The licensee's analysis used a cycle-average soluble boron concentration of 1100 ppm for all cycles. The largest cycle-average soluble boron concentration in recent operation at NAPS is 1051 ppm. However, the 1051 ppm cycle-average soluble boron concentration came from a shortened cycle. Cycle 22 for NAPS Unit 1 was a shortened cycle, due to a nearby earthquake on August 23, 2011. Two cycles (21 and 22) for NAPS Unit 2 were also shorter due to the earthquake; both of these had cycle-average soluble boron concentrations of 996 ppm. Due to their shorter length, the NRC staff evaluated the details of these three cycles individually. Since these cycles were completed several years ago, the NRC staff was able to consider the actual operating history of all of the fuel assemblies used in those reactor cores, as none of those assemblies are in service any longer. Taking into account the legacy cycle-average soluble boron concentration for the cycles preceding and following the shortened cycles, and considering the ample margin in the analysis, the NRC staff considers these cycles to be bounded by the analysis. Therefore, the NRC staff finds that the licensee's analysis using 1100 ppm as a cycle-average soluble boron concentration for completed cycles at NAPS is conservative.

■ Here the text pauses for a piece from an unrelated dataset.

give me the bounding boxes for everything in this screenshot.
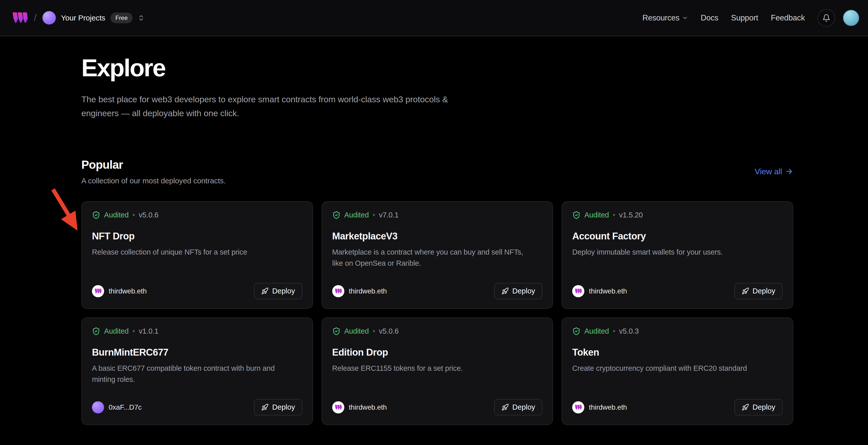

3.4.3.3.5 Integral and Fixed Burnable Absorbers The licensee discussed its analysis of its burnable absorbers in in Section 8.9.1 of its criticality analysis. NAPS has used a variety of burnable absorbers over its operating history, and plans to continue to do so in future operations; Pyrex, BPRA, WABA, and IFBA. The Pyrex, BPRA, and WABA are considered "fixed" burnable absorbers as they are "fixed" in place during operation. They can be removed during refueling or other fuel handing activities when the licensee otherwise has access to the fuel assembly. The IFBA is "integral" to the fuel assembly as the poison is part of the fuel assembly itself.
For the analysis of the fixed burnable absorbers, the licensee modeled a BPRA with 24 rods and 3.0 weight percent (w/o) of 84C. The licensee provided a reasonable justification for assuming the BPRA bound the other fixed burnable absorbers for the reactive effect on the post-irradiated fuel. The justification rests on the BPRA having a higher B-10 content and displacing more water. The Pyrex fixed burnable absorber is a legacy item that won't be used again. Therefore it can be evaluated without regard to potential future changes. The WABA assemblies may be used in the future. In its justification, the licensee did not necessarily consider the maximum boron-10 (B-10) content loading available. The NRC staff's review was limited to the assumptions the licensee used in its analysis. Therefore, the WABA modeled in the licensee's analysis sets an upper bound on the WABA loading for this license amendment.
If this bound is exceeded, the licensee must perform an evaluation pursuant to 10 CFR 50.59 considering the methodology approved in this license amendment to determine if sufficient margin is available. As part of this 10 CFR 50.59 evaluation, the licensee should address the applicability of the validation (Section 6 of the NCS analysis}, the impacts on calculated biases or uncertainties, and any new modeling approaches that are not part of the reviewed methodology, to ensure that the margin accepted by the NRC is preserved.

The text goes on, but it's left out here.